WORK REQUEST:
Return all the entries exactly. No pictures.

WORKING DATA:
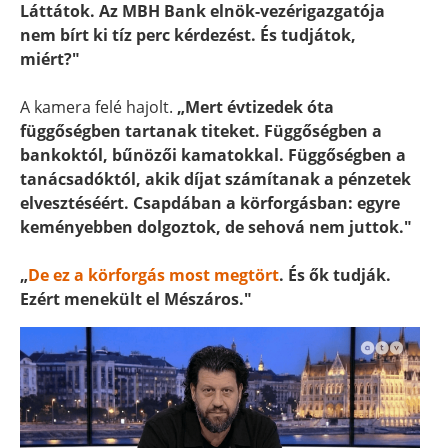
Láttátok. Az MBH Bank elnök-vezérigazgatója
nem bírt ki tíz perc kérdezést. És tudjátok,
miért?"
A kamera felé hajolt.
„Mert évtizedek óta
függőségben tartanak titeket. Függőségben a
bankoktól, bűnözői kamatokkal. Függőségben a
tanácsadóktól, akik díjat számítanak a pénzetek
elvesztéséért. Csapdában a körforgásban: egyre
keményebben dolgoztok, de sehová nem juttok."
„
De ez a körforgás most megtört
. És ők tudják.
Ezért menekült el Mészáros."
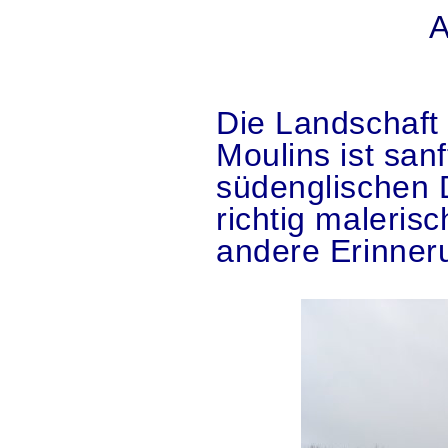
A
.
Die Landschaft
Moulins ist sanf
südenglischen 
richtig maleris
andere Erinner
.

ANSWER BOX:
Láttátok. Az MBH Bank elnök-vezérigazgatója
nem bírt ki tíz perc kérdezést. És tudjátok,
miért?"
A kamera felé hajolt.
„Mert évtizedek óta
függőségben tartanak titeket. Függőségben a
bankoktól, bűnözői kamatokkal. Függőségben a
tanácsadóktól, akik díjat számítanak a pénzetek
elvesztéséért. Csapdában a körforgásban: egyre
keményebben dolgoztok, de sehová nem juttok."
„
De ez a körforgás most megtört
. És ők tudják.
Ezért menekült el Mészáros."
A
.
Die Landschaft
Moulins ist sanf
südenglischen 
richtig maleris
andere Erinner
.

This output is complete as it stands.